Height that the ball falls through = 21.91m (from previous answer)

Use v² - u² = 2gh to get

v = 20.72 m/s

Part 3 of the question requires you to calculate and add the times that the ball takes to reach it's highest point and then takes to fall back to ground. This can be done using Newton's equeation of motion

s = ut + 1/2*at²

When going up, s = 20.41m, u=20m/s, a = 9.8m/s²

When coming down, s = 21.91, u = 0, a = 9.8m/s²

You should be able to calculate and add times to answer part C.

a) Use equation v² = v_o² + 2a Δy, with v = 0 at top of flight: 0 = 400 + 2(-9.8) Δy, Δy = 400/19.6 = 20.4, so height above ground y = Δy +1.5 = 21.9 m.

b) With same equation and Δy = -1.5 from start to finish, v² = 20² -19.6*(-1.5) = 429.4, v = 20.7 m/s.

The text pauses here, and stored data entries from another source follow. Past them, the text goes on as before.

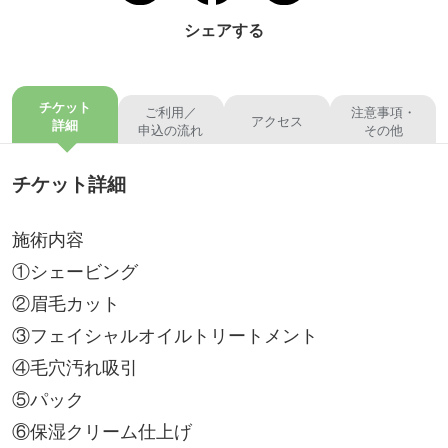
シェアする
チケット
ご利用／
注意事項・
アクセス
詳細
申込の流れ
その他
チケット詳細
施術内容
①シェービング
②眉毛カット
③フェイシャルオイルトリートメント
④毛穴汚れ吸引
⑤パック
⑥保湿クリーム仕上げ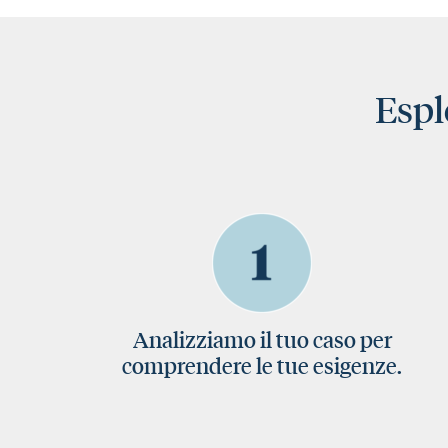
Espl
Analizziamo il tuo caso per
comprendere le tue esigenze.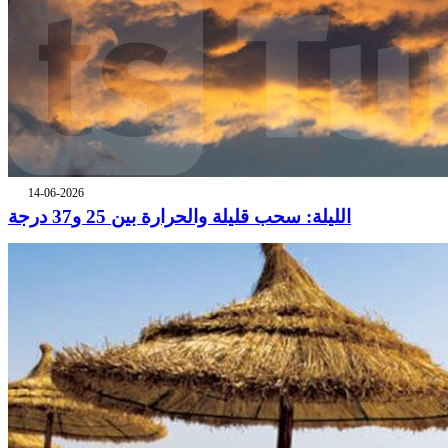
14-06-2026
الليلة: سحب قليلة والحرارة بين 25 و37 درجة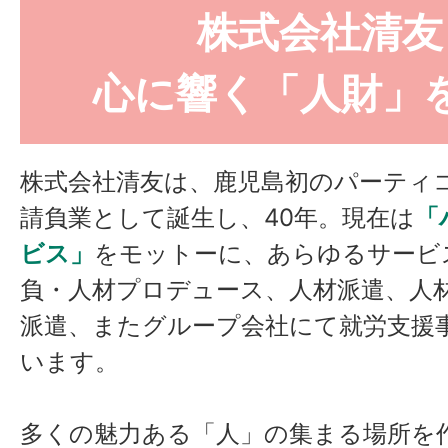
株式会社清友
心に響く「人財」
株式会社清友は、鹿児島初のパーティ
請負業として誕生し、40年。現在は
「
ビス」
をモットーに、あらゆるサービ
負・人材プロデュース、人材派遣、人
派遣、またグループ会社にて就労支援
います。
多くの魅力ある「人」の集まる場所を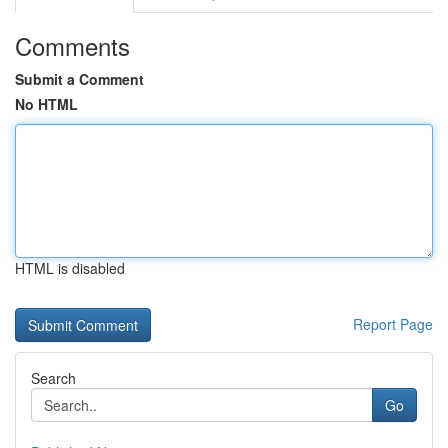
Comments
Submit a Comment
No HTML
HTML is disabled
Report Page
Search
Go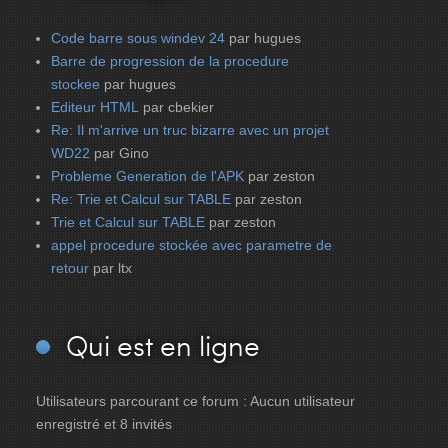
Code barre sous windev 24
par hugues
Barre de progression de la procedure
stockee
par hugues
Editeur HTML
par cbekier
Re: Il m'arrive un truc bizarre avec un projet
WD22
par Gino
Probleme Generation de l'APK
par zeston
Re: Trie et Calcul sur TABLE
par zeston
Trie et Calcul sur TABLE
par zeston
appel procedure stockée avec parametre de
retour
par ltx
Qui
est en ligne
Utilisateurs parcourant ce forum : Aucun utilisateur
enregistré et 8 invités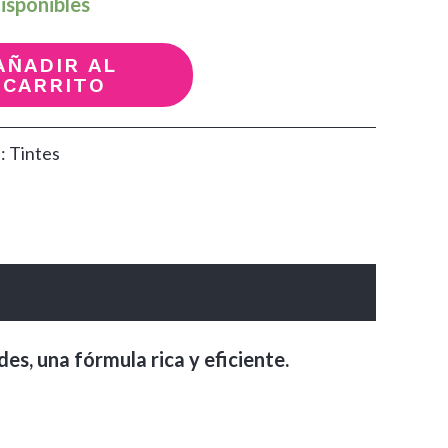
isponibles
AÑADIR AL
CARRITO
a:
Tintes
es, una fórmula rica y eficiente.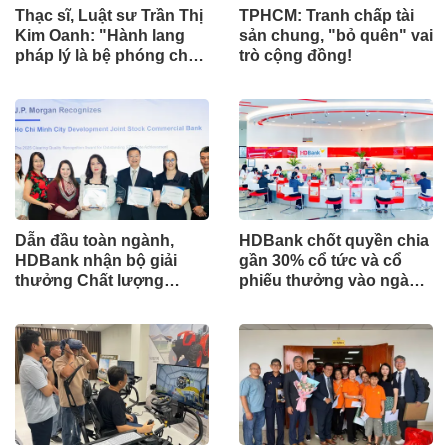
Thạc sĩ, Luật sư Trần Thị
TPHCM: Tranh chấp tài
Kim Oanh: "Hành lang
sản chung, "bỏ quên" vai
pháp lý là bệ phóng cho
trò cộng đồng!
sự sáng tạo số"
Dẫn đầu toàn ngành,
HDBank chốt quyền chia
HDBank nhận bộ giải
gần 30% cổ tức và cổ
thưởng Chất lượng
phiếu thưởng vào ngày
Thanh toán Toàn cầu
cả nước khởi công -
2025 từ JP Morgan
khánh thành 245 dự án
Chase
lớn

c) Use Δy = v_o t + 1/2 a t² = 20t + (-9.8/2) t² = 20t - 4.9t² = -1.5, then rearrange to quadratic format 4.9t² -20t - 1.5 = 0. Quadratic formula reduces to t = (20 ± 20.72)/9.8 and chose the larger answer t = 4.16 s (the small negative answer is when the ball left the ground if it had been kicked from there.